第11話
というわけで入間を家へと招くことになった。なんでかって? だって帰るところがないって言い出すんだもん。そのまま放っておくわけにはいかないし。放置して野垂れ死にでもしたらそれこそ後味悪い。本人に言ったら文句言われそうなので黙っているが、実質保護である。
「暑すぎませんこと? この部屋」
白い肌を煌めく雫。通称汗。
「文句言うなら出ていってください」
「あら素直な気持ちを吐露しただけに過ぎませんわよ。文句だなんて人聞きの悪い……」
暑い中、熱い視線を送り合う二人。良くそんな元気があるなぁ。私なんてもう死にそうなのに。というか、珠々の家みたいに言ってるけど、ここ私の家だから。私名義だよ。
気を紛らわすためにテレビをつける。その間に珠々は窓という窓を開けてくれた。それでも外自体が暑いので、冷たい風が部屋に吹き込んでくる、みたいなことはない。

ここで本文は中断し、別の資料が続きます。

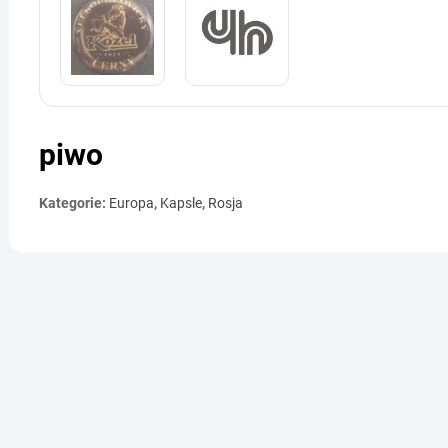
piwo
Kategorie:
Europa
,
Kapsle
,
Rosja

公共放送はまともにニュースを放送している。民法は他国のライブ映像だったり、ドラマやアニメの再放送。情報を仕入れるのなら公共放送を見る他ないのだ。
『――の発表によりますと国内各地で殺人事件が発生しているということです。スキルによる事件が多発しているのではないかと言われています。そこで本日は元自衛隊員の……』
「私の推測が正しければどんどんと範囲は広がり、被害者も多くなっていくわよ」
女王様みたいに足を組みながら座る入間。スカートならパンツ丸見えなのだが、ジーンズなのでそんなことはない。まぁそもそもスカートならそんなはしたないことしないか。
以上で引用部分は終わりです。